This morning started with a fairly unpleasant visit to the auto mechanic's. On the way home I remembered that I'd brought along a camera to take pictures of the pumpkin field - and from then on, the day went more smoothly.
Every year the fields of pumpkins astound me. They are hardly even noticeable until suddenly the bright orange orbs show up from under the leaves (much like my watermelons are currently doing) and although I haven't really captured it here, it is an amazing site that seems to make me believe in Cinderella... or return briefly to childhood... or "something". It feels fanciful to see them. Exciting.
The weather is not doing them any favors this year, as it is incredibly dry. The leaves are wilted, showing the pumpkins earlier than usual. Normally, they would remain hidden for a few more weeks, and then magically appear, round and enormous.
After arriving back home and taking care of a little business, it was time to trek on down the path to my sister's to can tomatoes. Along the way, I stopped at the little water lily pond to see what was blooming today. Two different colors! I love how leathery the leaves look next to the delicate flowers.

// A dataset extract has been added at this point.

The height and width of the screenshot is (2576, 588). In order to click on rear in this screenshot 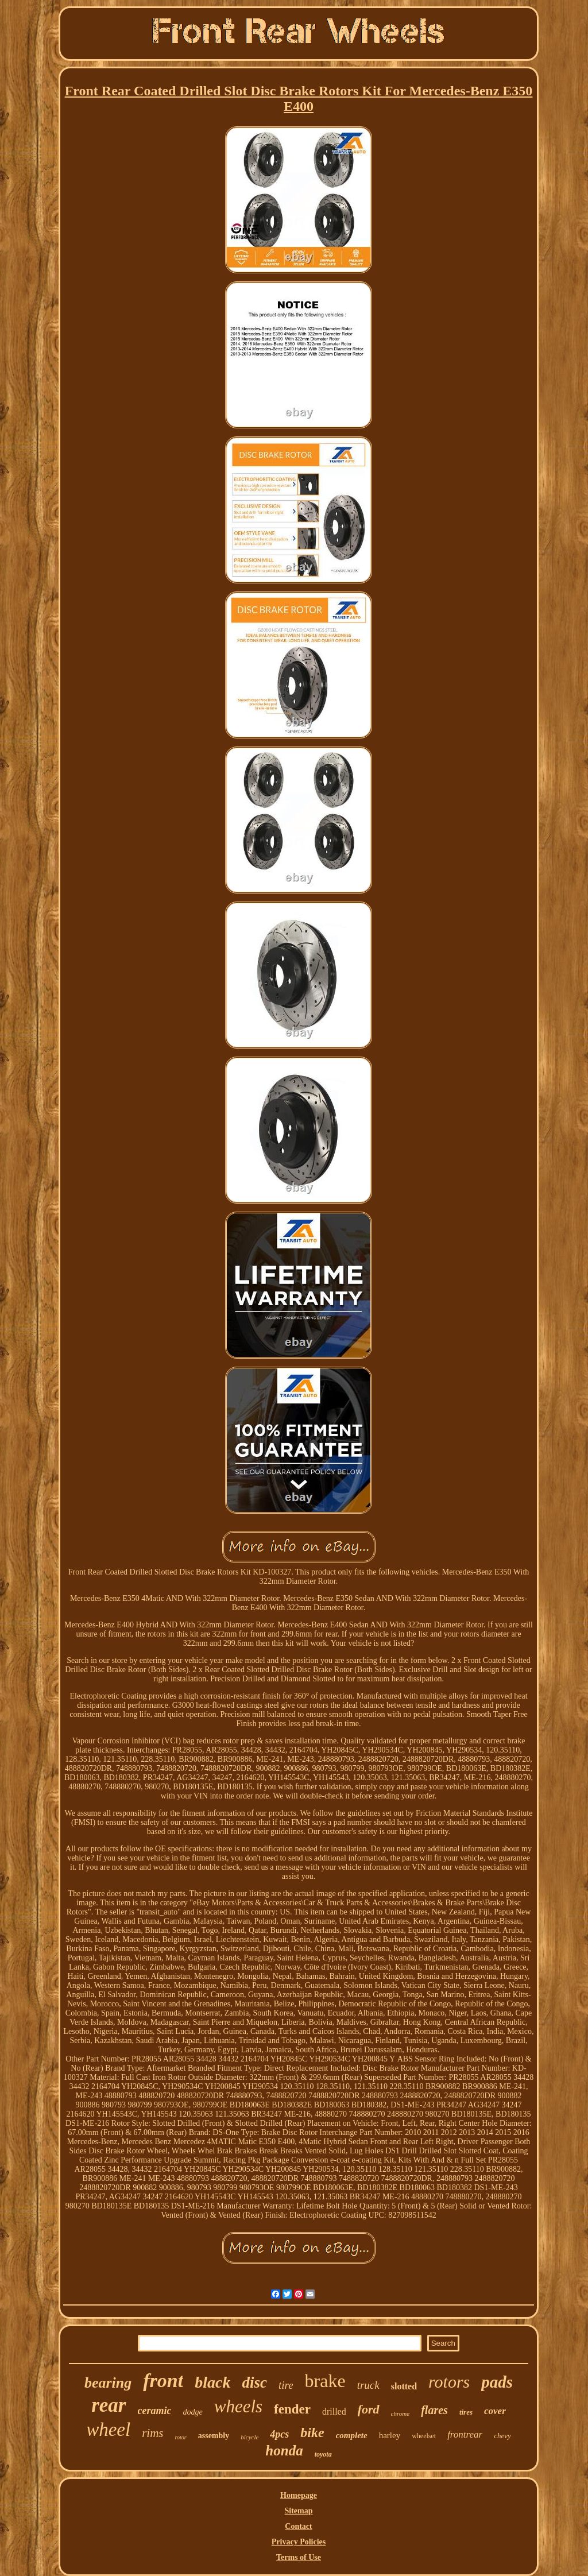 , I will do `click(108, 2405)`.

Next stop: cannery row. All the ripe tomatoes had been gathered, and it was time to peel, trim, and cook them for canning. We started with 1 and 1/2 5-gallon buckets full, and ended with 9 quarts of delicious, beautiful tomatoes. We mix together the red and yellow tomatoes, and they look pretty together. Our family has an old "comfort food" recipe which is simply canned tomatoes with sliced hard-boiled eggs mixed in. It doesn't sound all that special, but it is really good. I know that sometime in the coming winter, I'll be cooking up some eggs and SO glad to have the tomatoes.

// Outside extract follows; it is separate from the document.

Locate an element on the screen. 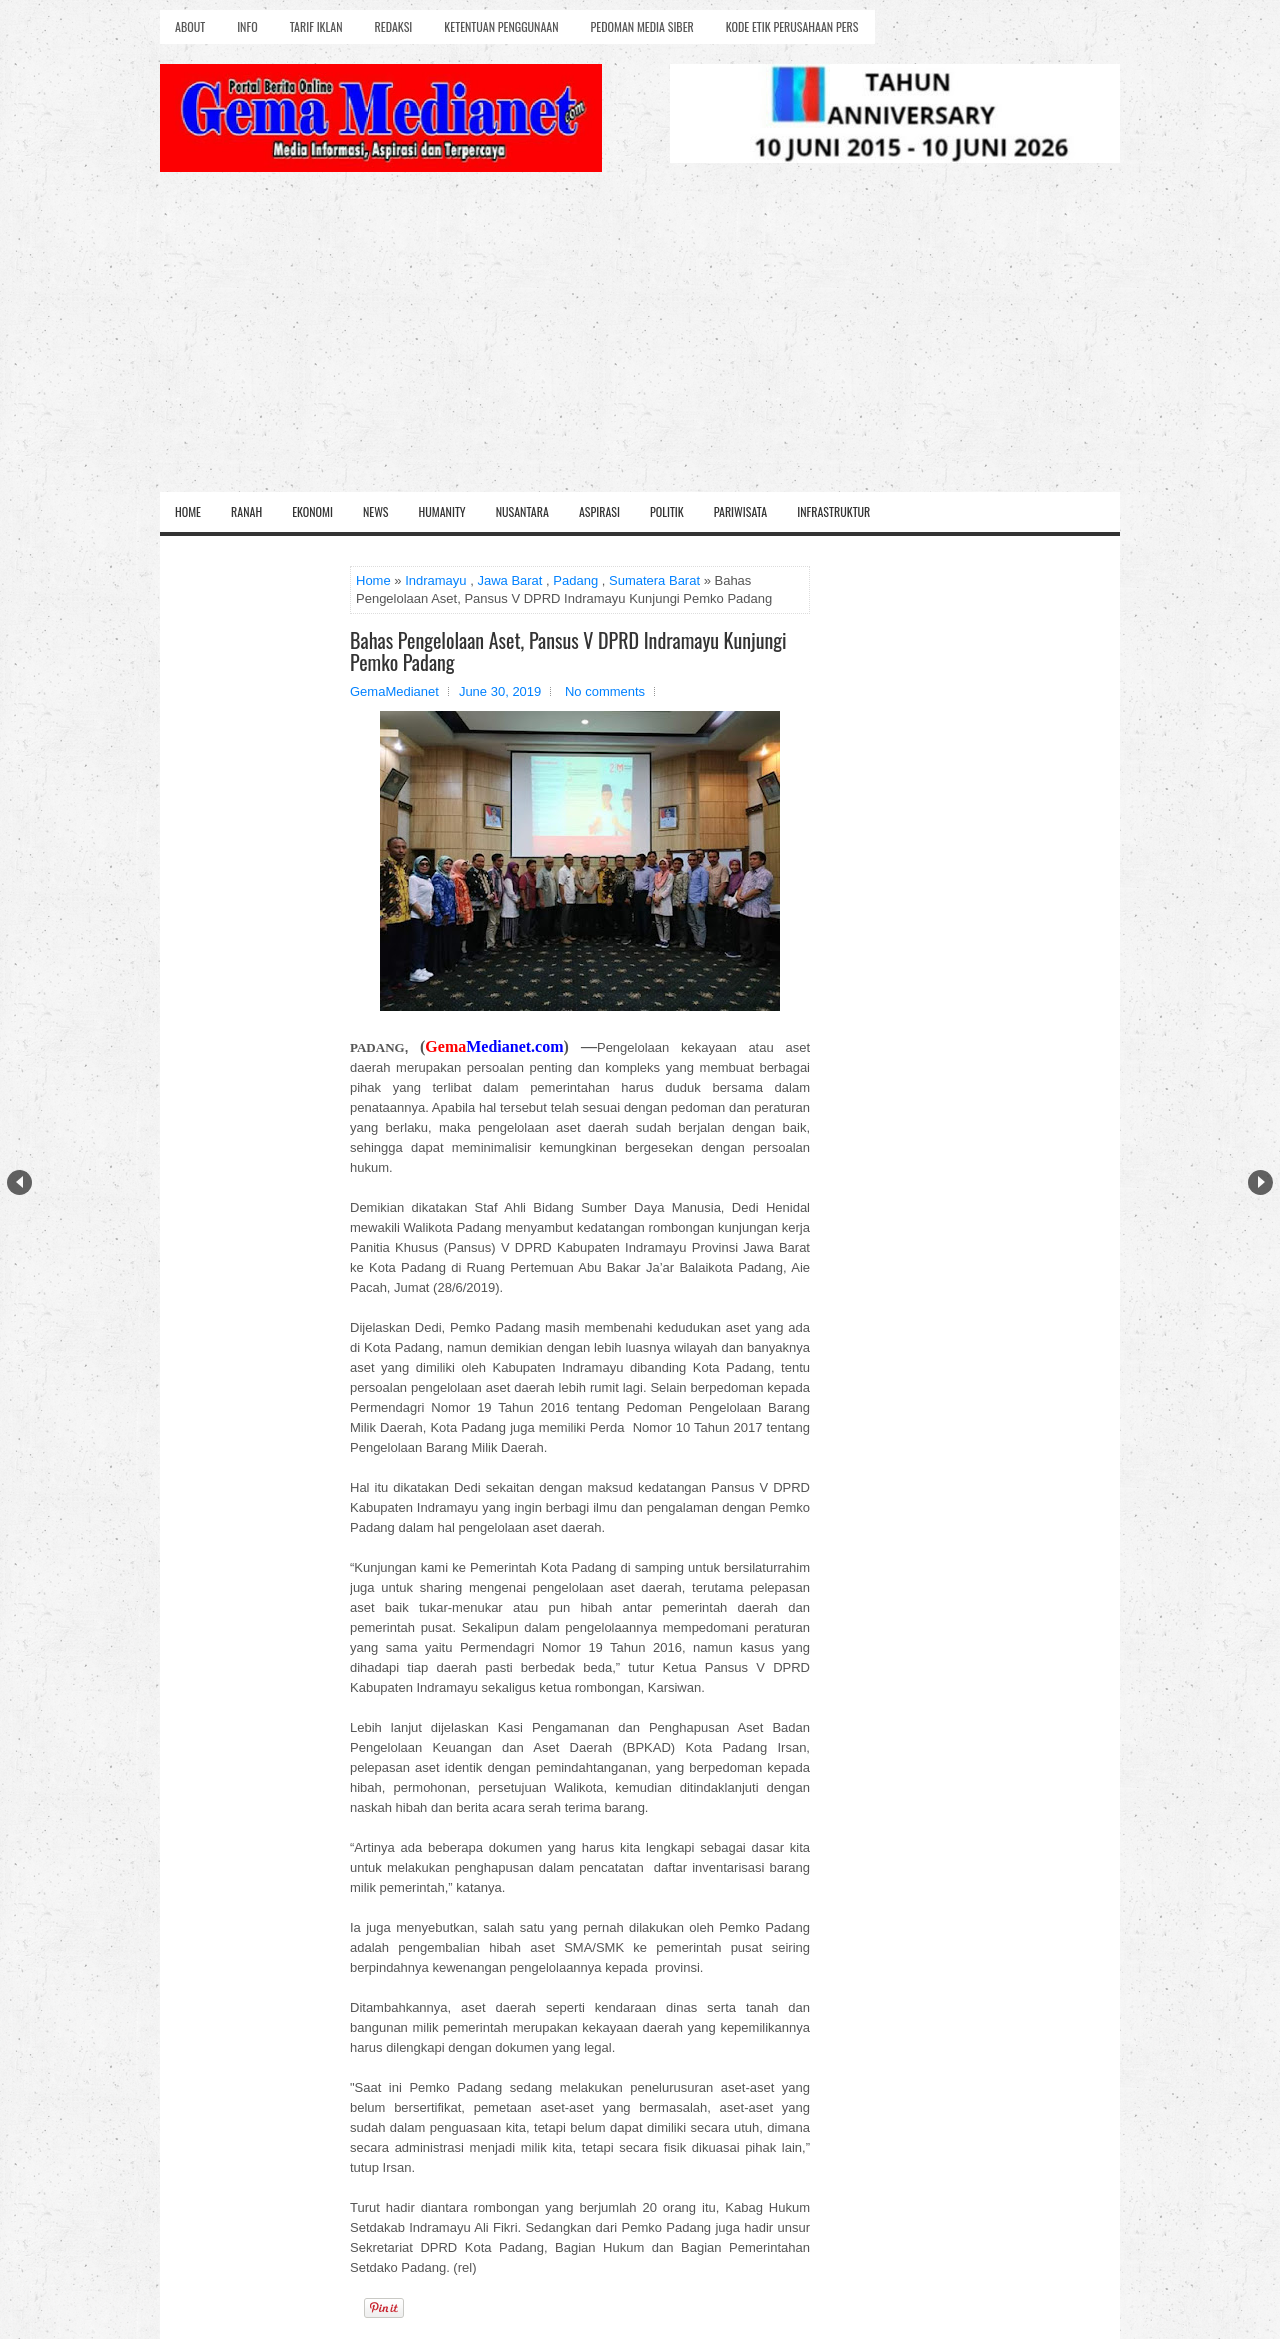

After cleaning up a little bit, I went outside to see if there were any new kinds of butterflies out on the bushes. This little brown guy was feasting. All the shades of tawny, tans, and brown make up a beautiful muted pattern that is made even more attractive by the sheen that the sun added.
Then, much later, after a round of bacon, lettuce and tomato sandwiches, we went outside to find a whole colony of sphinx moths. Several of them were on the 4 o'clocks. The one I took a picture of was drinking from a cleome. These things scare me. They are twice the size of a hummingbird that was sharing the clump of 4 o'clocks with them yesterday. Not only that, but they occasionally zoom right at you - as if to scare you off. It works! A couple of flashes from the camera really gets them perturbed.
There is always something going on around here. Today Bob decided to let the chickens out for a little play time. They are fairly new, and the plan is for them to be free-range. Well, they left for the day and we have no idea where they went. Bob worried about them (after that nasty turkey incident with the neighbors) and went looking a few times during the day. In fact I knew when he stuck his head out the back door and crowed trying to lure them back, I was sure that image would never leave my mind. Just before dusk, they started to straggle in. First the rooster, then 3 of the girls. "Comby" and "Stubby" were the last of the girls to finally come home. Bob says they are grounded for a week. That'll teach 'em.